Probationer. His principal business is to begin such practices as he may prefer, and to write a careful record of the same for one year.
Neophyte. Has to acquire perfect control of the Astral Plane.
Zelator. His main work is to achieve complete success in Asana and Pranayama. He also begins to study the formula of the Rosy Cross.
Practicus. Is expected to complete his intellectual training, and in particular to study the Qabalah.
Philosophus. Is expected to complete his moral training. He is tested in Devotion to the Order.[203]
The Crucible Club itself represents the Probationer grade in this system a year’s worth of study. These brief outlines contain a depth of description as to the likely challenges, experience, work, and insight offered by each progressive grade – the testing of devotion that occurs at Philosophus, whilst unique to every individual who goes through it, is surprisingly predictable for that grade and for all who encounter it.
THE STUDENT EXPERIENCE
Potential students of the Western esoteric corpus were likely to approach a number of groups for their occult education. A private letter from Dr. S.W. Brathwaite to Gerald Yorke in 1932, whilst expressing an interest in the A∴A∴, also lists the student’s active and inactive membership of many other groups:
Active – University of the Mystic Brotherhood; Chronzon [sic] Club; Unity’s Practical Christianity; Member of the Great White Brotherhood; Hatha and Raja Yoga; Coffman School of Numerology; Inactive – Rosicrucian Fellowship; Clymer’s Works.[204]
This type of curriculum esoterica vitae appears to demonstrate – other than the eclectic nature of such associations – an unwavering search for a source of ‘real’ esoteric knowledge. It is as if the student is suggesting that they have not found what they are searching for elsewhere, or have been left unsatisfied, and now believe that in the group to which they are applying is indeed the ‘true secret knowledge’ which they seek. This suggestion is made more explicit in some applications than others. It demonstrates that the drive of a student to locate the esoteric teaching is undiminished by disappointment in any one group or failure to learn what might have been taught.
A student would often move from one group to another, perhaps on the presumption that surely one of them held the secret teaching or perhaps wondering if the disappointment was perhaps a test or occult ‘blind’ to the hidden teachings. This peripatetic activity ca
used a problem to groups whose singular capital was their teaching material, in avoiding that material being disseminated to other groups, leading to various attempts at oaths, secrecy and outright banning of individuals joining where an affiliation to another group was known. My personal favourite is the document which stated it was personally and specifically ‘magnetised’ to the individual and its words would not have the same impact if read by someone to whom it was not thus magnetised.
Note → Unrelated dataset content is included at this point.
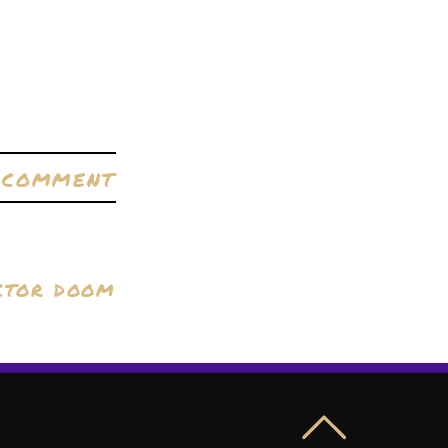
A COMMENT
CTOR DOOM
The response by Crowley to such enquiries during this time was to request a diary or journal be submitted, suggest the first topics of study and, in this case, provide an examination paper to be completed and returned.[205] The areas of study for the initial grades were that the Probationer should maintain a diary, a Neophyte should seek to gain “complete control of the Astral Plane” and the Zelator should master pranayama – the yoga of breath – and asana – the yoga of physical posture – in addition to discovering the “Formula of the Rosy Cross.”[206]
The examination paper given to Dr. Brathwaite was typical:
Give the principle correspondences of the letter Teth, and your comments.
Explain the real value of Yoga practice for anyone attempting to make spiritual progress.
What do you know of the psychology of Buddhism?
How would you set to work to produce a magical thunder-storm, or to acquire by means of a magical ceremony a book of which you were in need?